═══ Available records

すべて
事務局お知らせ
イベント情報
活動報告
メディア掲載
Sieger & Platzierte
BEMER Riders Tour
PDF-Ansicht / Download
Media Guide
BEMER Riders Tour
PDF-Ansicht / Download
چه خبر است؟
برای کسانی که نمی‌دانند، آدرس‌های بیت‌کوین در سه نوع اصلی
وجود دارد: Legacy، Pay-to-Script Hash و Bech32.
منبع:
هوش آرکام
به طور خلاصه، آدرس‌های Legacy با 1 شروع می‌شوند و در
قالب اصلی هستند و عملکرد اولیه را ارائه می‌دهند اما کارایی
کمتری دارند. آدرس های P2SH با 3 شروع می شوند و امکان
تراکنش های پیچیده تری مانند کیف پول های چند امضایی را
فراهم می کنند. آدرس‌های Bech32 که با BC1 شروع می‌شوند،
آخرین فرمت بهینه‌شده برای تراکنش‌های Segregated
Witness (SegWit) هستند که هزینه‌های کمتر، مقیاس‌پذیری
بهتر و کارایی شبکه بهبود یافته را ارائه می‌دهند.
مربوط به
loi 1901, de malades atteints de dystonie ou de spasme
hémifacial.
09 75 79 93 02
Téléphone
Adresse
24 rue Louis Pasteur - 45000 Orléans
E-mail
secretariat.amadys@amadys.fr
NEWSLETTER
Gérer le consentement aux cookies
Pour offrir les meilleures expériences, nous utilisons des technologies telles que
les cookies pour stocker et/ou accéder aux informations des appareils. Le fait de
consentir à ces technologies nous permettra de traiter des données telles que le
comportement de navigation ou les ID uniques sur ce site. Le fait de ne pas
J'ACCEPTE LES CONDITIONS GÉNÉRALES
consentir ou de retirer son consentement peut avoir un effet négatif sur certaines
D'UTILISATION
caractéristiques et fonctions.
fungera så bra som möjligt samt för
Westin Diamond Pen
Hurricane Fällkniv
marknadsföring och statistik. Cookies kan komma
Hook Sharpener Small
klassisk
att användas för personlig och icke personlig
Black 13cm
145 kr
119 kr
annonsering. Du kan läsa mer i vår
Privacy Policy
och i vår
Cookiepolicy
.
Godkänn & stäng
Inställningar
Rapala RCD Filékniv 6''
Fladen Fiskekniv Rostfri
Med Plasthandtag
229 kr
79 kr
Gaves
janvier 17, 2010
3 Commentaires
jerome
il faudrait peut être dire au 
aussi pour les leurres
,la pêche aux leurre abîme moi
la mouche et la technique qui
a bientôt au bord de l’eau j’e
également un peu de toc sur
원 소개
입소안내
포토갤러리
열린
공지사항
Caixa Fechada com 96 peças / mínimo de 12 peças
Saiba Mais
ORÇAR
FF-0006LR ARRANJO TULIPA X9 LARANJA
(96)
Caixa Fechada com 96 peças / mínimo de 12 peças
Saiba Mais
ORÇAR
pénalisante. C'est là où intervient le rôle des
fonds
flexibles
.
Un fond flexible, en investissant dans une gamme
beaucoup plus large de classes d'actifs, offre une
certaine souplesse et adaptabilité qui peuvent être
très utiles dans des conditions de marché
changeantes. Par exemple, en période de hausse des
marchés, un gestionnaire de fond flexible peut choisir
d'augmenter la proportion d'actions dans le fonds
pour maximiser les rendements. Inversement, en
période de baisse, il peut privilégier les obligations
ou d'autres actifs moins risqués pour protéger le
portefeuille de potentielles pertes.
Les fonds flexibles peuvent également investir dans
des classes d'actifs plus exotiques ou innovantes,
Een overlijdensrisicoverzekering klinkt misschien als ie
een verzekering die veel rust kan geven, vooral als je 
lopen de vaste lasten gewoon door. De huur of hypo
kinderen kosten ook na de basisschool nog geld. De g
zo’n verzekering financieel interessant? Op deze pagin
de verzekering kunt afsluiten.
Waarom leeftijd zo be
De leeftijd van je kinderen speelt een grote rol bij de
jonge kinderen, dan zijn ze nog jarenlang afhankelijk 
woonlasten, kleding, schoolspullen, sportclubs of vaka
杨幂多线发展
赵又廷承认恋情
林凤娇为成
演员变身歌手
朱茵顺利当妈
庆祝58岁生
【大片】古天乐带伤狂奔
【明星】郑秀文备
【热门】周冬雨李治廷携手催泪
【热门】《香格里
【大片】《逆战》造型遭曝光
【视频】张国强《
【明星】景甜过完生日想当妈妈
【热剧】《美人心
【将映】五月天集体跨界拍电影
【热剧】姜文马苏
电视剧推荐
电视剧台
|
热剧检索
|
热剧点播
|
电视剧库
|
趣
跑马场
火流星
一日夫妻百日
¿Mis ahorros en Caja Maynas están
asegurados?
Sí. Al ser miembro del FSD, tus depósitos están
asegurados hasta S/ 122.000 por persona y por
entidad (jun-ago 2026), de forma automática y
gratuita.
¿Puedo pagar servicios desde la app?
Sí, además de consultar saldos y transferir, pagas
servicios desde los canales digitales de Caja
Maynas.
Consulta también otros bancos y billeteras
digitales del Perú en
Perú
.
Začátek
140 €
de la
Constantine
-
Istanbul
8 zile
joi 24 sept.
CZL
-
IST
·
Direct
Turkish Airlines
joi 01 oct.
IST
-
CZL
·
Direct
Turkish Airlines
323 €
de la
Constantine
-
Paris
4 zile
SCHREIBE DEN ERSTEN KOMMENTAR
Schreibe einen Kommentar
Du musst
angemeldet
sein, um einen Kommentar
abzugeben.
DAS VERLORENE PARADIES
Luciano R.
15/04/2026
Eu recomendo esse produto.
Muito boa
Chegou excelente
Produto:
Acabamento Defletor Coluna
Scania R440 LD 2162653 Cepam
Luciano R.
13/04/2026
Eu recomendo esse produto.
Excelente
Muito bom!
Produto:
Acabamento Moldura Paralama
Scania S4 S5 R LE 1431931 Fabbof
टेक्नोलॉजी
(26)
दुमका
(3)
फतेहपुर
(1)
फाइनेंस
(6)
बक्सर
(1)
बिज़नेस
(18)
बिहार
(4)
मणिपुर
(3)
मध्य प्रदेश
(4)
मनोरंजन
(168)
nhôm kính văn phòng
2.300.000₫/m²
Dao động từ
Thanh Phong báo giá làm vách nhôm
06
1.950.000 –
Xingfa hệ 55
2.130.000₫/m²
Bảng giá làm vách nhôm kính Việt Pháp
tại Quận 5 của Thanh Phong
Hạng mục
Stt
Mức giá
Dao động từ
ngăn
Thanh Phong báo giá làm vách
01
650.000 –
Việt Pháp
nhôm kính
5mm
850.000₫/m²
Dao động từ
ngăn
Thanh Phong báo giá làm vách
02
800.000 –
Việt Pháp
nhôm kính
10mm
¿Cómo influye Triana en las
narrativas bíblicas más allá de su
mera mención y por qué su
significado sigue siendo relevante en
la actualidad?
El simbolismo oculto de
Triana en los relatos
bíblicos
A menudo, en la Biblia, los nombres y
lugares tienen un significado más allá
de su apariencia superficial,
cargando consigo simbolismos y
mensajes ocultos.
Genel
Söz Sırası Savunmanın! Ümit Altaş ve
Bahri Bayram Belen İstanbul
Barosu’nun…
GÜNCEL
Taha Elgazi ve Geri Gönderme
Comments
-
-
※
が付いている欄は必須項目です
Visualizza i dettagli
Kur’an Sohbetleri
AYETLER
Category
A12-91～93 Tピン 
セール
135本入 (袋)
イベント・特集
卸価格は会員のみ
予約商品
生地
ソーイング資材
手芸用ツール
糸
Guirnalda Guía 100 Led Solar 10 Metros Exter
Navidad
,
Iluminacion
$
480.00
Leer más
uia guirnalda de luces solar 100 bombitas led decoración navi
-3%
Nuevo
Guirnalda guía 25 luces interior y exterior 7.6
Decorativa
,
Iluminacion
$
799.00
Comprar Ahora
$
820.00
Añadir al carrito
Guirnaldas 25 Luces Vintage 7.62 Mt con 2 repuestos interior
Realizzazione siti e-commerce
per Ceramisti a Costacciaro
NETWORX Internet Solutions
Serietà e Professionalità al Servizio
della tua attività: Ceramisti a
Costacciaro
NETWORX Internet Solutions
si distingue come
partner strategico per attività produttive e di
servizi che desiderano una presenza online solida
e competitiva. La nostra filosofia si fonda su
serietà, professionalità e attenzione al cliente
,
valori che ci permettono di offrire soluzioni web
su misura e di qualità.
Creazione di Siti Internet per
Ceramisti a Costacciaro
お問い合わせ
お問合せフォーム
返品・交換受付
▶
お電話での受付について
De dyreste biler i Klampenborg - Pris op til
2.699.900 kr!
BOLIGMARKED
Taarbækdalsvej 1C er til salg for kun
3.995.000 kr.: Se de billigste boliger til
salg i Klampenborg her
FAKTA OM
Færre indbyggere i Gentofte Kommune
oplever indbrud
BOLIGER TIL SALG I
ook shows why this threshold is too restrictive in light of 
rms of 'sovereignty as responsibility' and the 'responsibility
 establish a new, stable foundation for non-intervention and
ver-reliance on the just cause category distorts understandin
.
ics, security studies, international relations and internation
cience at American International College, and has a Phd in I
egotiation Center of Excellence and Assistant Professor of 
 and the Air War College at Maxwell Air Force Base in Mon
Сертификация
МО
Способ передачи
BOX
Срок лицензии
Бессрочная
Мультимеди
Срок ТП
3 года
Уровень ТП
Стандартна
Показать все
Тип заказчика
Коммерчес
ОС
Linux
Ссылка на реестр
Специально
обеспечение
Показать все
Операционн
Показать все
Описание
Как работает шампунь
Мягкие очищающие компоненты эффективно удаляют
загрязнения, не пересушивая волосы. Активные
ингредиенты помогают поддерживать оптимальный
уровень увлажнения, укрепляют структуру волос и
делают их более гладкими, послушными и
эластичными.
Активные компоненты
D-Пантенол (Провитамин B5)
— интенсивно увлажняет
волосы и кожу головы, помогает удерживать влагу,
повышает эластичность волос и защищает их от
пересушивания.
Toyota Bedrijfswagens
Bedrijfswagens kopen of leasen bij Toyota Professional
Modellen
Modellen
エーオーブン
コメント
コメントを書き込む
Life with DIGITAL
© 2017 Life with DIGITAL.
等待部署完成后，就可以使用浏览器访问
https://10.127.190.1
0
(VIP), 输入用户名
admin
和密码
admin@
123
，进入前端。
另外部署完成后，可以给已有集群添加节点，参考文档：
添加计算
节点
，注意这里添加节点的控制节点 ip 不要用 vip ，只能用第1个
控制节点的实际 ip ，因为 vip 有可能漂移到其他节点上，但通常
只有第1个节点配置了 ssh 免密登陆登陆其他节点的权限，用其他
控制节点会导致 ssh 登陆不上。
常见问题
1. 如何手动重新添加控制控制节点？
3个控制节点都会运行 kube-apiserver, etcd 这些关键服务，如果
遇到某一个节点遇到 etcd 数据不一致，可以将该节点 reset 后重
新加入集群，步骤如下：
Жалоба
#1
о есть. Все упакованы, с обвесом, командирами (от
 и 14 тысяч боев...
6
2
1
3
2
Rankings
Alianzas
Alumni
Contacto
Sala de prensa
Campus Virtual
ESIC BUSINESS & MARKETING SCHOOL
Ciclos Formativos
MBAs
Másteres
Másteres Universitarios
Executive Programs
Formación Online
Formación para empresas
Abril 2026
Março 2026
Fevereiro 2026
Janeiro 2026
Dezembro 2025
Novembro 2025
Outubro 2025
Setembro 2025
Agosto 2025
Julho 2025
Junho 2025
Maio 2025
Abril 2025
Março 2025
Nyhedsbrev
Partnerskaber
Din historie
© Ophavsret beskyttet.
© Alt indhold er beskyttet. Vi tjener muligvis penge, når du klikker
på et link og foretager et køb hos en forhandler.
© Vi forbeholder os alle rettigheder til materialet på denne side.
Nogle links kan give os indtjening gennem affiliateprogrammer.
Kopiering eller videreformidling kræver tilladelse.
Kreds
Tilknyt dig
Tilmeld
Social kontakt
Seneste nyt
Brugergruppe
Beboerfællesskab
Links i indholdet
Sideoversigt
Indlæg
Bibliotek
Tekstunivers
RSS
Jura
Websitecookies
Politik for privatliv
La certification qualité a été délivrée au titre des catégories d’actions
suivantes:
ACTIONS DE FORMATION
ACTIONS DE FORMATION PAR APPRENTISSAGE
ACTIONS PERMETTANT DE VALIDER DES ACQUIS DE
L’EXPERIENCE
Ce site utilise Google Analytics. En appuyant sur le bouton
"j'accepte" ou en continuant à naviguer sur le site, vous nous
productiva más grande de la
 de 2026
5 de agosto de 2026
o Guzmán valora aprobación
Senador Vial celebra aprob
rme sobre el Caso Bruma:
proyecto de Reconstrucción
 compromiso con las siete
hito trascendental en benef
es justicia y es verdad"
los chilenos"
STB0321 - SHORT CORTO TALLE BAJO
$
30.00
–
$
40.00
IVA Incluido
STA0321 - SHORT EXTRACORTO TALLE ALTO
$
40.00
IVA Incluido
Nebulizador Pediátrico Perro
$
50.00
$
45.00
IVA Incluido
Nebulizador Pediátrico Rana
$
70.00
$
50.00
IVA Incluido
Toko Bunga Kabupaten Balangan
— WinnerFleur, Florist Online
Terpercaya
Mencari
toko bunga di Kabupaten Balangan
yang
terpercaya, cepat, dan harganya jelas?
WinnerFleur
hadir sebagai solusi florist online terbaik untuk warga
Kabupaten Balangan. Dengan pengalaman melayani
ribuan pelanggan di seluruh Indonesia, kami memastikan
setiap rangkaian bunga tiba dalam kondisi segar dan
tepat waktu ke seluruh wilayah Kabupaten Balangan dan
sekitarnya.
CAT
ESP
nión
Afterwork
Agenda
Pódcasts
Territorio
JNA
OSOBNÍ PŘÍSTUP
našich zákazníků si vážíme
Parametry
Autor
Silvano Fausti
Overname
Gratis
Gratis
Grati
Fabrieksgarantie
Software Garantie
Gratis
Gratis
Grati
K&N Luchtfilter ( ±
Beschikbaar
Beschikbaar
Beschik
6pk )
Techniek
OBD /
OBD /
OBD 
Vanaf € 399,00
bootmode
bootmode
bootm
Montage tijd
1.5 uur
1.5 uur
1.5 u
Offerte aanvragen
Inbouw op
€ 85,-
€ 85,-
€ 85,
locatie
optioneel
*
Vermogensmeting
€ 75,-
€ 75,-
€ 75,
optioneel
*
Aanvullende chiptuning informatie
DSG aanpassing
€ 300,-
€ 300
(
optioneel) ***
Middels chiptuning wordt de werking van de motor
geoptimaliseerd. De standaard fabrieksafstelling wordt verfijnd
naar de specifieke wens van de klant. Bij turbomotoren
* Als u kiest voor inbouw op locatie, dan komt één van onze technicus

══════

(What you will do): All lines in the entries above that include "Pediátrico" should be found and copied.

(Solved exercise):
Nebulizador Pediátrico Perro
Nebulizador Pediátrico Rana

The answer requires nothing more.